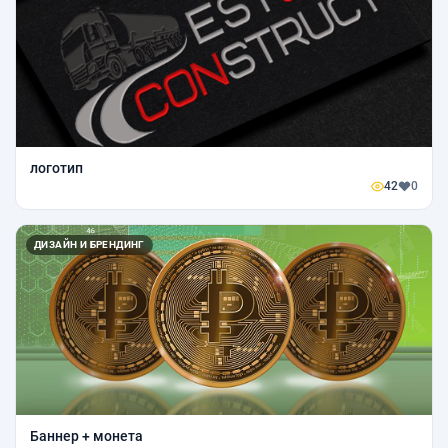
логотип
42
0
ДИЗАЙН И БРЕНДИНГ
Баннер + монета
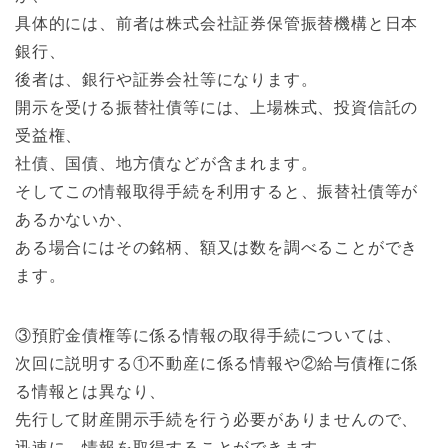
具体的には、前者は株式会社証券保管振替機構と日本
銀行、
後者は、銀行や証券会社等になります。
開示を受ける振替社債等には、上場株式、投資信託の
受益権、
社債、国債、地方債などが含まれます。
そしてこの情報取得手続を利用すると、振替社債等が
あるかないか、
ある場合にはその銘柄、額又は数を調べることができ
ます。
③預貯金債権等に係る情報の取得手続については、
次回に説明する①不動産に係る情報や②給与債権に係
る情報とは異なり、
先行して財産開示手続を行う必要がありませんので、
迅速に、情報を取得することができます。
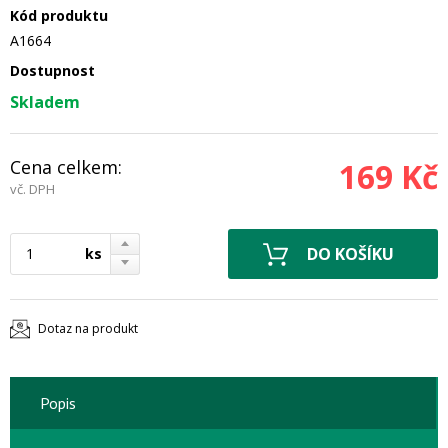
Kód produktu
A1664
Dostupnost
Skladem
Cena celkem:
169 Kč
vč. DPH
ks
Dotaz na produkt
Popis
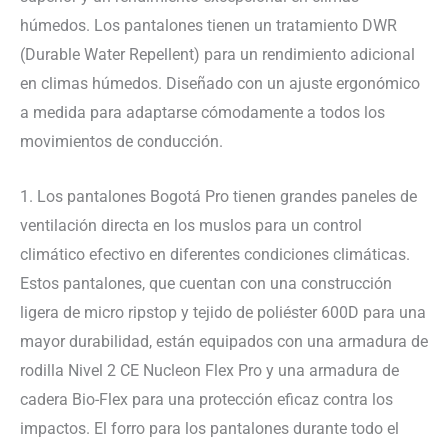
húmedos. Los pantalones tienen un tratamiento DWR
(Durable Water Repellent) para un rendimiento adicional
en climas húmedos. Diseñado con un ajuste ergonómico
a medida para adaptarse cómodamente a todos los
movimientos de conducción.
1. Los pantalones Bogotá Pro tienen grandes paneles de
ventilación directa en los muslos para un control
climático efectivo en diferentes condiciones climáticas.
Estos pantalones, que cuentan con una construcción
ligera de micro ripstop y tejido de poliéster 600D para una
mayor durabilidad, están equipados con una armadura de
rodilla Nivel 2 CE Nucleon Flex Pro y una armadura de
cadera Bio-Flex para una protección eficaz contra los
impactos. El forro para los pantalones durante todo el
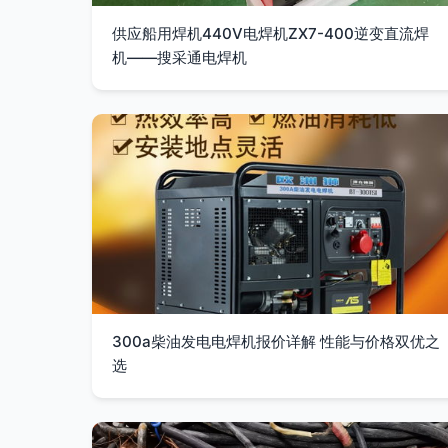
供应船用焊机440V电焊机ZX7-400逆变直流焊
机——搜采通电焊机
300a柴油发电电焊机报价详解 性能与价格双优之
选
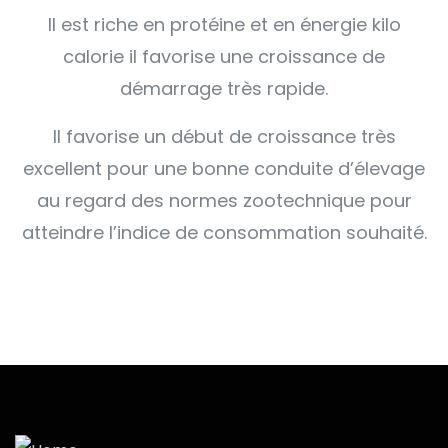
Il est riche en protéine et en énergie kilo
calorie il favorise une croissance de
démarrage très rapide.
Il favorise un début de croissance très
excellent pour une bonne conduite d’élevage
au regard des normes zootechnique pour
atteindre l’indice de consommation souhaité.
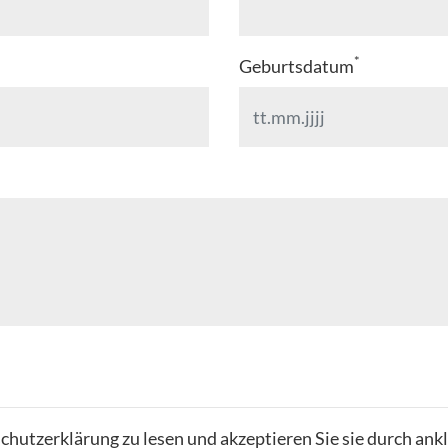
*
Geburtsdatum
chutzerklärung zu lesen und akzeptieren Sie sie durch ank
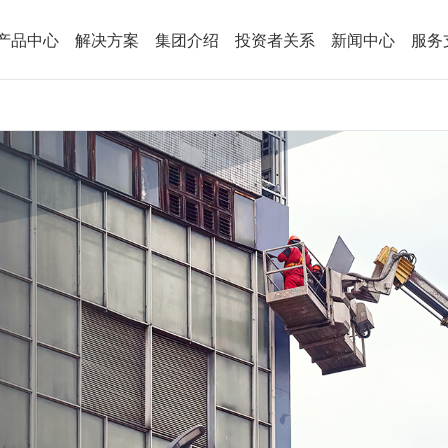
产品中心
解决方案
集团介绍
投资者关系
新闻中心
服务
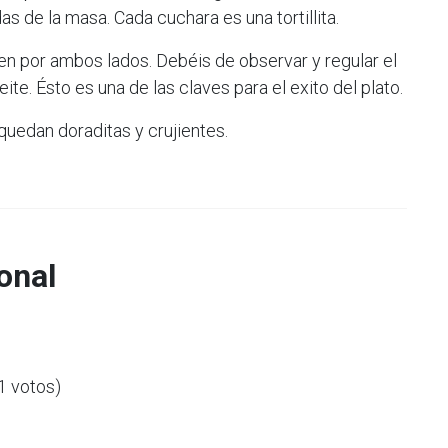
as de la masa. Cada cuchara es una tortillita.
ren por ambos lados. Debéis de observar y regular el
ite. Ésto es una de las claves para el exito del plato.
 quedan doraditas y crujientes.
onal
(1 votos)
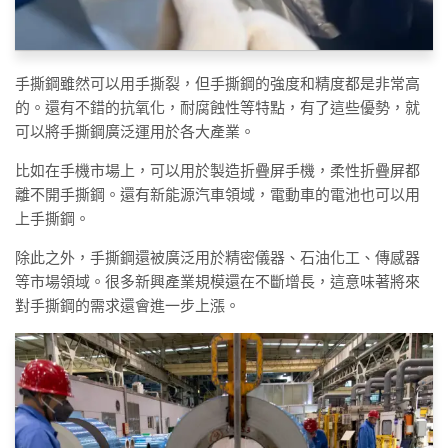
手撕鋼雖然可以用手撕裂，但手撕鋼的強度和精度都是非常高
的。還有不錯的抗氧化，耐腐蝕性等特點，有了這些優勢，就
可以將手撕鋼廣泛運用於各大產業。
比如在手機市場上，可以用於製造折疊屏手機，柔性折疊屏都
離不開手撕鋼。還有新能源汽車領域，電動車的電池也可以用
上手撕鋼。
除此之外，手撕鋼還被廣泛用於精密儀器、石油化工、傳感器
等市場領域。很多新興產業規模還在不斷增長，這意味著將來
對手撕鋼的需求還會進一步上漲。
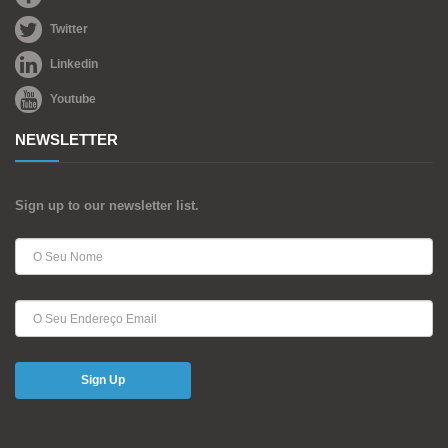
Twitter
Linkedin
Youtube
NEWSLETTER
Sign up to our newsletter list.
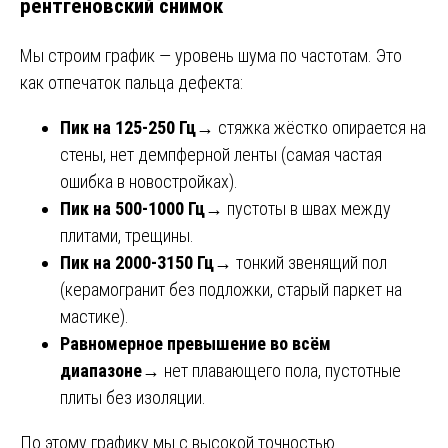
рентгеновский снимок
Мы строим график — уровень шума по частотам. Это
как отпечаток пальца дефекта:
Пик на 125-250 Гц
→ стяжка жёстко опирается на
стены, нет демпферной ленты (самая частая
ошибка в новостройках).
Пик на 500-1000 Гц
→ пустоты в швах между
плитами, трещины.
Пик на 2000-3150 Гц
→ тонкий звенящий пол
(керамогранит без подложки, старый паркет на
мастике).
Равномерное превышение во всём
диапазоне
→ нет плавающего пола, пустотные
плиты без изоляции.
По этому графику мы с высокой точностью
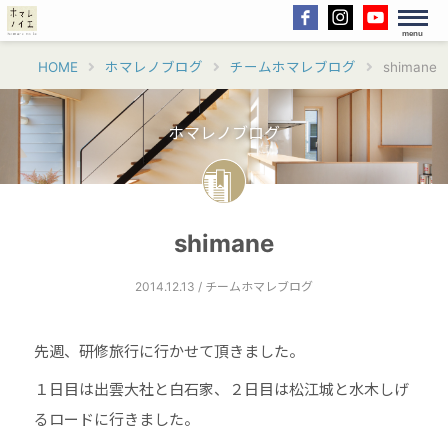
menu
HOME
ホマレノブログ
チームホマレブログ
shimane
ホマレノブログ
shimane
2014.12.13 / チームホマレブログ
先週、研修旅行に行かせて頂きました。
１日目は出雲大社と白石家、２日目は松江城と水木しげ
るロードに行きました。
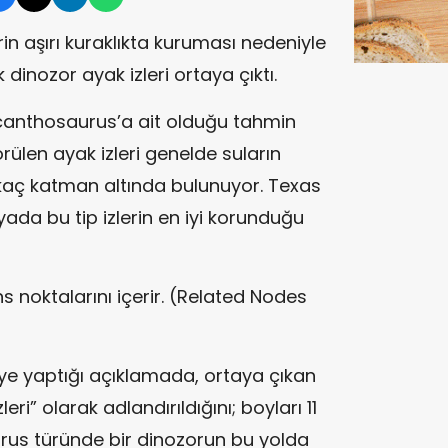
in aşırı kuraklıkta kuruması nedeniyle
k dinozor ayak izleri ortaya çıktı.
rocanthosaurus’a ait olduğu tahmin
örülen ayak izleri genelde suların
rkaç katman altında bulunuyor. Texas
yada bu tip izlerin en iyi korunduğu
ns noktalarını içerir. (Related Nodes
’ye yaptığı açıklamada, ortaya çıkan
leri” olarak adlandırıldığını; boyları 11
us türünde bir dinozorun bu yolda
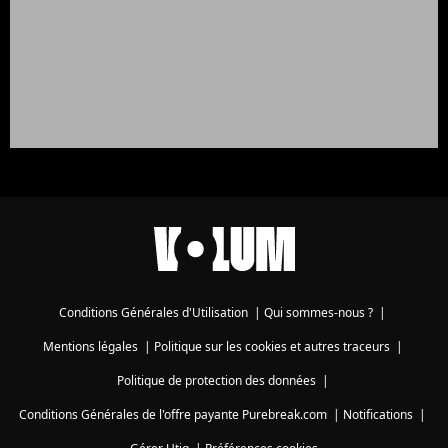
Conditions Générales d'Utilisation
|
Qui sommes-nous ?
|
Mentions légales
|
Politique sur les cookies et autres traceurs
|
Politique de protection des données
|
Conditions Générales de l'offre payante Purebreak.com
|
Notifications
|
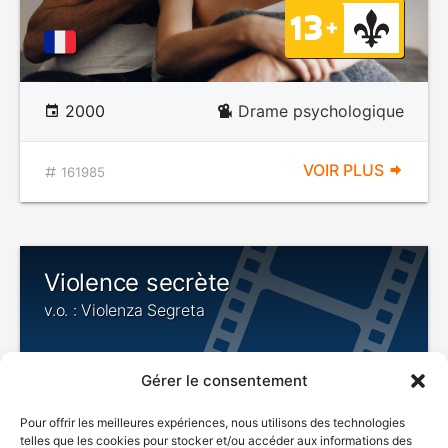
2000
Drame psychologique
VOIR PLUS
161985
Violence secrète
v.o. : Violenza Segreta
Gérer le consentement
Pour offrir les meilleures expériences, nous utilisons des technologies
telles que les cookies pour stocker et/ou accéder aux informations des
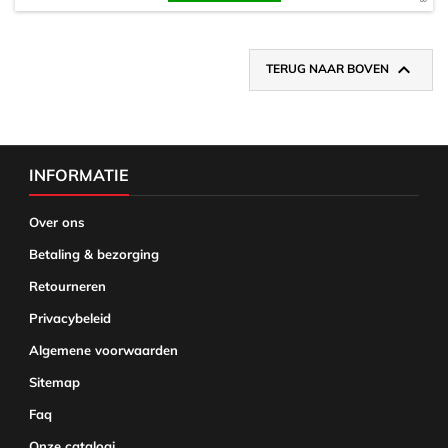

TERUG NAAR BOVEN
INFORMATIE
Over ons
Betaling & bezorging
Retourneren
Privacybeleid
Algemene voorwaarden
Sitemap
Faq
Onze catalogi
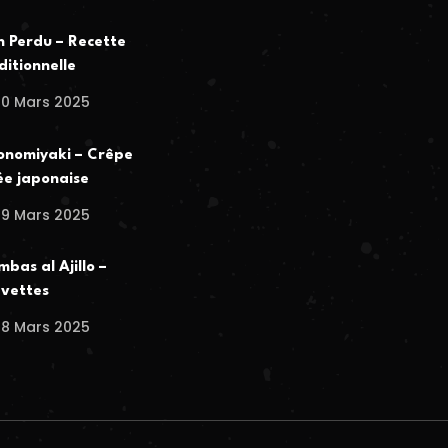
n Perdu – Recette
ditionnelle
30 Mars 2025
nomiyaki – Crêpe
ée japonaise
29 Mars 2025
bas al Ajillo –
vettes
28 Mars 2025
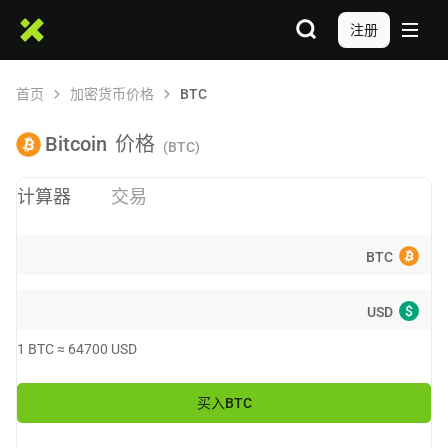
注册
首页
加密货币价格
BTC
Bitcoin
价格
(BTC)
计算器
交易
BTC
$
USD
1
BTC
≈
64700
USD
买入
BTC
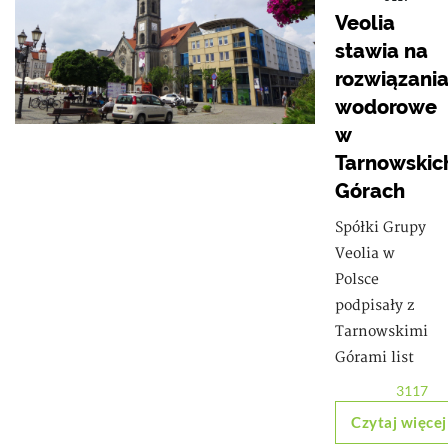
Veolia
stawia na
rozwiązani
wodorowe
w
Tarnowskic
Górach
Spółki Grupy
Veolia w
Polsce
podpisały z
Tarnowskimi
Górami list
3117
Czytaj więcej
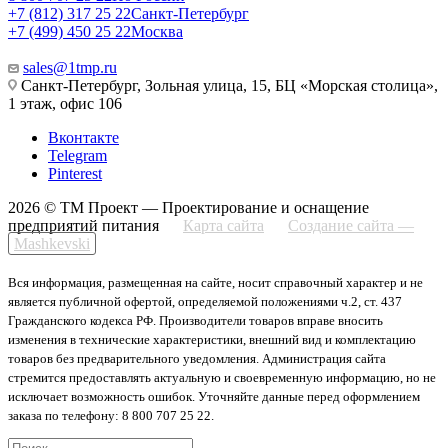
+7 (812) 317 25 22
Санкт-Петербург
+7 (499) 450 25 22
Москва
sales@1tmp.ru
Санкт-Петербург, Зольная улица, 15, БЦ «Морская столица»,
1 этаж, офис 106
Вконтакте
Telegram
Pinterest
2026 © ТМ Проект — Проектирование и оснащение
предприятий питания
Карта сайта
Создание сайта —
Mashkevski
Вся информация, размещенная на сайте, носит справочный характер и не
является публичной офертой, определяемой положениями ч.2, ст. 437
Гражданского кодекса РФ. Производители товаров вправе вносить
изменения в технические характеристики, внешний вид и комплектацию
товаров без предварительного уведомления. Администрация сайта
стремится предоставлять актуальную и своевременную информацию, но не
исключает возможность ошибок. Уточняйте данные перед оформлением
заказа по телефону: 8 800 707 25 22.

——————

:: Your assignment ::
Output the records exactly, and let none of their pictures appear in the copy.

:: Answer to this exercise ::
логотип
42
0
ДИЗАЙН И БРЕНДИНГ
Баннер + монета
具体的には、前者は株式会社証券保管振替機構と日本
銀行、
後者は、銀行や証券会社等になります。
開示を受ける振替社債等には、上場株式、投資信託の
受益権、
社債、国債、地方債などが含まれます。
そしてこの情報取得手続を利用すると、振替社債等が
あるかないか、
ある場合にはその銘柄、額又は数を調べることができ
ます。
③預貯金債権等に係る情報の取得手続については、
次回に説明する①不動産に係る情報や②給与債権に係
る情報とは異なり、
先行して財産開示手続を行う必要がありませんので、
迅速に、情報を取得することができます。
Kód produktu
A1664
Dostupnost
Skladem
Cena celkem:
169 Kč
vč. DPH
ks
Dotaz na produkt
Popis
húmedos. Los pantalones tienen un tratamiento DWR
(Durable Water Repellent) para un rendimiento adicional
en climas húmedos. Diseñado con un ajuste ergonómico
a medida para adaptarse cómodamente a todos los
movimientos de conducción.
1. Los pantalones Bogotá Pro tienen grandes paneles de
ventilación directa en los muslos para un control
climático efectivo en diferentes condiciones climáticas.
Estos pantalones, que cuentan con una construcción
ligera de micro ripstop y tejido de poliéster 600D para una
mayor durabilidad, están equipados con una armadura de
rodilla Nivel 2 CE Nucleon Flex Pro y una armadura de
cadera Bio-Flex para una protección eficaz contra los
impactos. El forro para los pantalones durante todo el
供应船用焊机440V电焊机ZX7-400逆变直流焊
机——搜采通电焊机
300a柴油发电电焊机报价详解 性能与价格双优之
选
Il est riche en protéine et en énergie kilo
calorie il favorise une croissance de
démarrage très rapide.
Il favorise un début de croissance très
excellent pour une bonne conduite d’élevage
au regard des normes zootechnique pour
atteindre l’indice de consommation souhaité.
*
Geburtsdatum
chutzerklärung zu lesen und akzeptieren Sie sie durch ank
产品中心
解决方案
集团介绍
投资者关系
新闻中心
服务
as de la masa. Cada cuchara es una tortillita.
ren por ambos lados. Debéis de observar y regular el
ite. Ésto es una de las claves para el exito del plato.
 quedan doraditas y crujientes.
onal
(1 votos)
手撕鋼雖然可以用手撕裂，但手撕鋼的強度和精度都是非常高
的。還有不錯的抗氧化，耐腐蝕性等特點，有了這些優勢，就
可以將手撕鋼廣泛運用於各大產業。
比如在手機市場上，可以用於製造折疊屏手機，柔性折疊屏都
離不開手撕鋼。還有新能源汽車領域，電動車的電池也可以用
上手撕鋼。
除此之外，手撕鋼還被廣泛用於精密儀器、石油化工、傳感器
等市場領域。很多新興產業規模還在不斷增長，這意味著將來
對手撕鋼的需求還會進一步上漲。
Twitter
Linkedin
Youtube
NEWSLETTER
Sign up to our newsletter list.
рентгеновский снимок
Мы строим график — уровень шума по частотам. Это
как отпечаток пальца дефекта:
Пик на 125-250 Гц
→ стяжка жёстко опирается на
стены, нет демпферной ленты (самая частая
ошибка в новостройках).
Пик на 500-1000 Гц
→ пустоты в швах между
плитами, трещины.
Пик на 2000-3150 Гц
→ тонкий звенящий пол
(керамогранит без подложки, старый паркет на
мастике).
Равномерное превышение во всём
диапазоне
→ нет плавающего пола, пустотные
плиты без изоляции.
По этому графику мы с высокой точностью
menu
HOME
ホマレノブログ
チームホマレブログ
shimane
ホマレノブログ
shimane
2014.12.13 / チームホマレブログ
先週、研修旅行に行かせて頂きました。
１日目は出雲大社と白石家、２日目は松江城と水木しげ
るロードに行きました。
in aşırı kuraklıkta kuruması nedeniyle
k dinozor ayak izleri ortaya çıktı.
rocanthosaurus’a ait olduğu tahmin
örülen ayak izleri genelde suların
rkaç katman altında bulunuyor. Texas
yada bu tip izlerin en iyi korunduğu
ns noktalarını içerir. (Related Nodes
’ye yaptığı açıklamada, ortaya çıkan
leri” olarak adlandırıldığını; boyları 11
us türünde bir dinozorun bu yolda
Conditions Générales d'Utilisation
|
Qui sommes-nous ?
|
Mentions légales
|
Politique sur les cookies et autres traceurs
|
Politique de protection des données
|
Conditions Générales de l'offre payante Purebreak.com
|
Notifications
|
2000
Drame psychologique
VOIR PLUS
161985
Violence secrète
v.o. : Violenza Segreta
Gérer le consentement
Pour offrir les meilleures expériences, nous utilisons des technologies
telles que les cookies pour stocker et/ou accéder aux informations des

TERUG NAAR BOVEN
INFORMATIE
Over ons
Betaling & bezorging
Retourneren
Privacybeleid
Algemene voorwaarden
Sitemap
Faq
Onze catalogi
n Perdu – Recette
ditionnelle
30 Mars 2025
nomiyaki – Crêpe
ée japonaise
29 Mars 2025
bas al Ajillo –
vettes
28 Mars 2025
注册
首页
加密货币价格
BTC
Bitcoin
价格
(BTC)
计算器
交易
BTC
$
USD
1
BTC
≈
64700
USD
买入
BTC
Veolia
stawia na
rozwiązani
wodorowe
w
Tarnowskic
Górach
Spółki Grupy
Veolia w
Polsce
podpisały z
Tarnowskimi
Górami list
3117
Czytaj więcej
+7 (812) 317 25 22
Санкт-Петербург
+7 (499) 450 25 22
Москва
sales@1tmp.ru
Санкт-Петербург, Зольная улица, 15, БЦ «Морская столица»,
1 этаж, офис 106
Вконтакте
Telegram
Pinterest
2026 © ТМ Проект — Проектирование и оснащение
предприятий питания
Карта сайта
Создание сайта —
Mashkevski
Вся информация, размещенная на сайте, носит справочный характер и не
является публичной офертой, определяемой положениями ч.2, ст. 437
Гражданского кодекса РФ. Производители товаров вправе вносить
изменения в технические характеристики, внешний вид и комплектацию
товаров без предварительного уведомления. Администрация сайта
стремится предоставлять актуальную и своевременную информацию, но не
исключает возможность ошибок. Уточняйте данные перед оформлением
заказа по телефону: 8 800 707 25 22.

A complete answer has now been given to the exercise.